Collected data —
--- --- ---

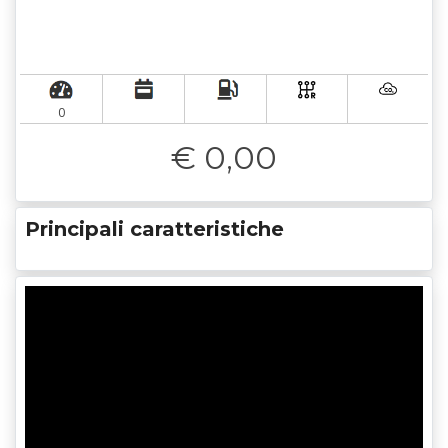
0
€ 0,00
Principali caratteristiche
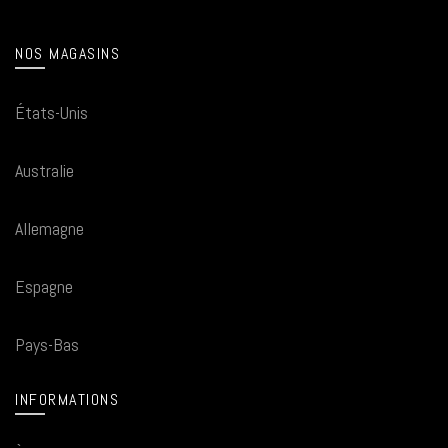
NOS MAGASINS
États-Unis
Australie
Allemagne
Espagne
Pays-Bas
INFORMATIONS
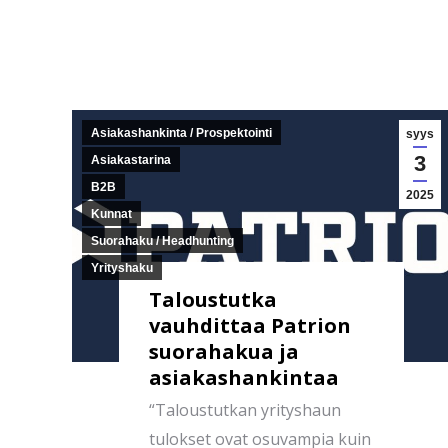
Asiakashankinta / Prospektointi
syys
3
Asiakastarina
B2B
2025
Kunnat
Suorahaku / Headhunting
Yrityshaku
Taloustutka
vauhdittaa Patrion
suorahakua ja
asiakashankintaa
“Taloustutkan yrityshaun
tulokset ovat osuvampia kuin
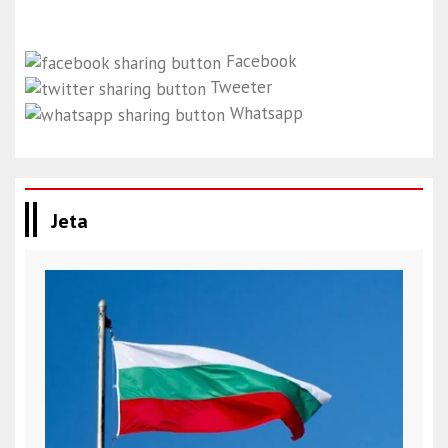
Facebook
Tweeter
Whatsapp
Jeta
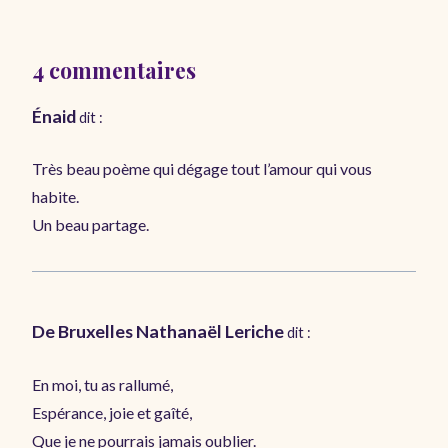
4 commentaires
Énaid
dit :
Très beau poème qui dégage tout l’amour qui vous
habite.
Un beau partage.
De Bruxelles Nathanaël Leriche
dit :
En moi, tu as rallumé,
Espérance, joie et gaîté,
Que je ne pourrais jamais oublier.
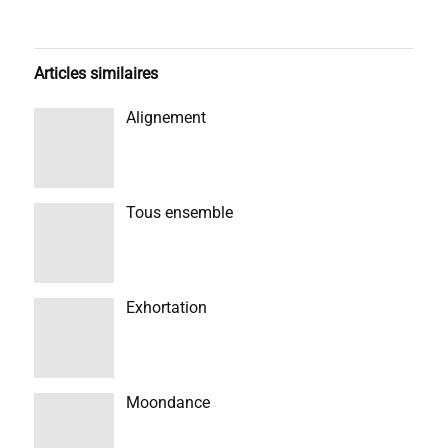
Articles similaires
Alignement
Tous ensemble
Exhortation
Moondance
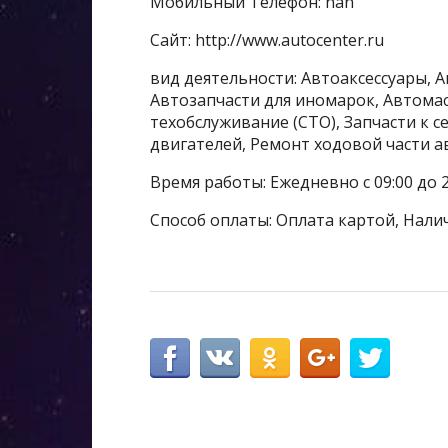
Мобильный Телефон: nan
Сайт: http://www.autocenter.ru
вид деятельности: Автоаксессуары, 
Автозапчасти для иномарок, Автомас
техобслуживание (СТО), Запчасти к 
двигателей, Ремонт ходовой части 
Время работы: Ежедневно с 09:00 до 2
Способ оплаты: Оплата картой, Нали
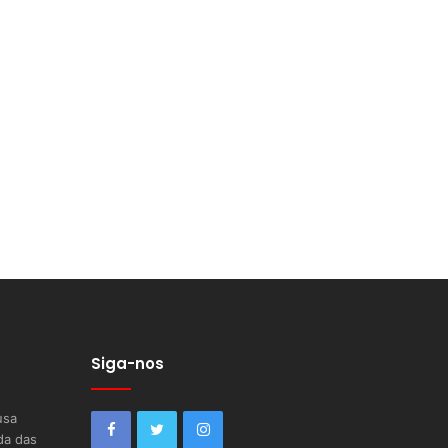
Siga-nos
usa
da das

--- --- ---

Assigned task — Copy out every entry above exactly. Leave the pictures out.

Result of this exercise —
0
€ 0,00
Principali caratteristiche
NOS MAGASINS
États-Unis
Australie
Allemagne
Espagne
Pays-Bas
INFORMATIONS
Asiakashankinta / Prospektointi
syys
3
Asiakastarina
B2B
2025
Kunnat
Suorahaku / Headhunting
Yrityshaku
Taloustutka
vauhdittaa Patrion
suorahakua ja
asiakashankintaa
“Taloustutkan yrityshaun
tulokset ovat osuvampia kuin
Facebook
Tweeter
Whatsapp
Jeta
4 commentaires
Énaid
dit :
Très beau poème qui dégage tout l’amour qui vous
habite.
Un beau partage.
De Bruxelles Nathanaël Leriche
dit :
En moi, tu as rallumé,
Espérance, joie et gaîté,
Que je ne pourrais jamais oublier.
Articles similaires
Alignement
Tous ensemble
Exhortation
Moondance
Мобильный Телефон: nan
Сайт: http://www.autocenter.ru
вид деятельности: Автоаксессуары, 
Автозапчасти для иномарок, Автомас
техобслуживание (СТО), Запчасти к 
двигателей, Ремонт ходовой части 
Время работы: Ежедневно с 09:00 до 2
Способ оплаты: Оплата картой, Нали
Siga-nos
usa
da das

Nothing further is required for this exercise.